The Keepers • Les GardiensPatricia Lortie
See a Keeper come together from start to finish with this video of the artist’s process.
The artist talks about the project, her process, and her experience staying in the KOAC studio over the winter.
"An installation that uses the forest as a visual metaphor to explore concepts of self and community..."
The Keepers is an installation that uses the forest as a visual metaphor to explore concepts of self and community. It is made of recycled cardboard sculptures accompanied by a video projection. It offers visitors a three-dimensional environment through which they can walk, as if in a forest.
The experience of the natural world is at the source of my artistic projects. Observing and feeling the world offers me avenues to begin to understand the human experience – both mine and ours.

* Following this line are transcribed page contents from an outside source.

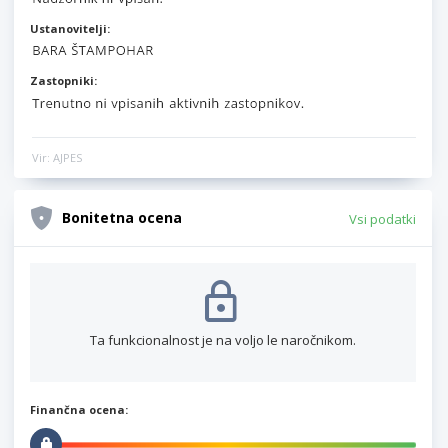
Ustanovitelji:
Zastopniki:
Vir: AJPES
Bonitetna ocena
Vsi podatki
Ta funkcionalnost je na voljo le naročnikom.
Finančna ocena:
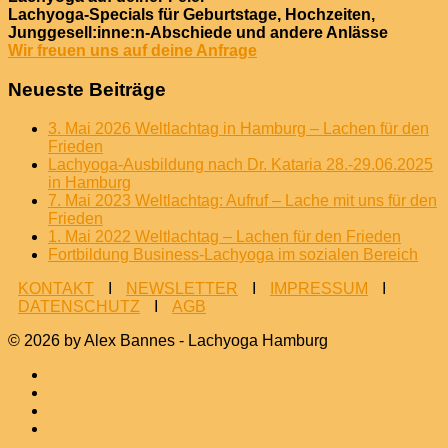
Lachyoga-Specials für Geburtstage, Hochzeiten,
Junggesell:inne:n-Abschiede und andere Anlässe
Wir freuen uns auf deine Anfrage
Neueste Beiträge
3. Mai 2026 Weltlachtag in Hamburg – Lachen für den
Frieden
Lachyoga-Ausbildung nach Dr. Kataria 28.-29.06.2025
in Hamburg
7. Mai 2023 Weltlachtag: Aufruf – Lache mit uns für den
Frieden
1. Mai 2022 Weltlachtag – Lachen für den Frieden
Fortbildung Business-Lachyoga im sozialen Bereich
KONTAKT
I
NEWSLETTER
I
IMPRESSUM
I
DATENSCHUTZ
I
AGB
© 2026 by Alex Bannes - Lachyoga Hamburg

The forest, which appears to be composed of autonomous entities – the trees or the self – is in fact an interdependent community. This community shares food and information including carbon dioxide, water, defense signals and hormones. Each member contributes to its community in an essential way and is dependent upon the others. This observation is the basis for my reflection about our own sense of individual and collective identity.
The sculptures are reminiscent of trees both in their size and their vertical curvature. The video projection introduces humans in that environment. They pass through the forest without leaving a trace – highlighting the ephemeral nature of our existence. The image projected is composed of a multitude of human bodies that move collectively in a supple wave reminiscent of the curves of the sculptures.
"The forest, which appears to be composed of autonomous entities—the trees or the self—is in fact an interdependent community."
Each body represents an individual, the self, and the wave they form represents a community. The space occupied by each body is determined by that of its neighbors, a concept that illustrates the place of the individual in a community, the role he or she plays within it, and the limit of his or her actual autonomy.
In this exhibition, I further explore the relationship between the concepts of community and self. The importance of asking questions about how the human species approaches individual and collective identity seems essential to me in this challenging time, a time when extreme individualism comes at a disproportionate cost to communities.
The experience of the natural world reaches the core of my being. It opens up the connection to the mystic of being human and reminds me that I am part of an unexplainable and unbroken system.
Simple and profound earth bounding experiences shape my artistic endeavours. An afternoon laying on warm rocks while my father tries his hand at fly-fishing. The thick veil of cloud parting unexpectedly to reveal a glorious view of the surrounding summits. A quiet paddle on the surface of a mirror like lake. A slow float down the river chasing warm currents. All moments where existing in the world feel both simple and extraordinary.
In my artwork, I look for that feeling, chasing a profound connection with the world we live in. I attempt to revive the knowledge that we part of the natural system.
Because I only feel completely satisfied when I embrace my minute yet profound place in the world.
My artwork, be it a painting, a sculpture, an installation or a community project, aims to restore awareness of our symbiotic relationship with nature. Each work provides an experience of feeling the unseen bounds that makes our existence possible; the unbreakable, undeniable bounds that we are all born into.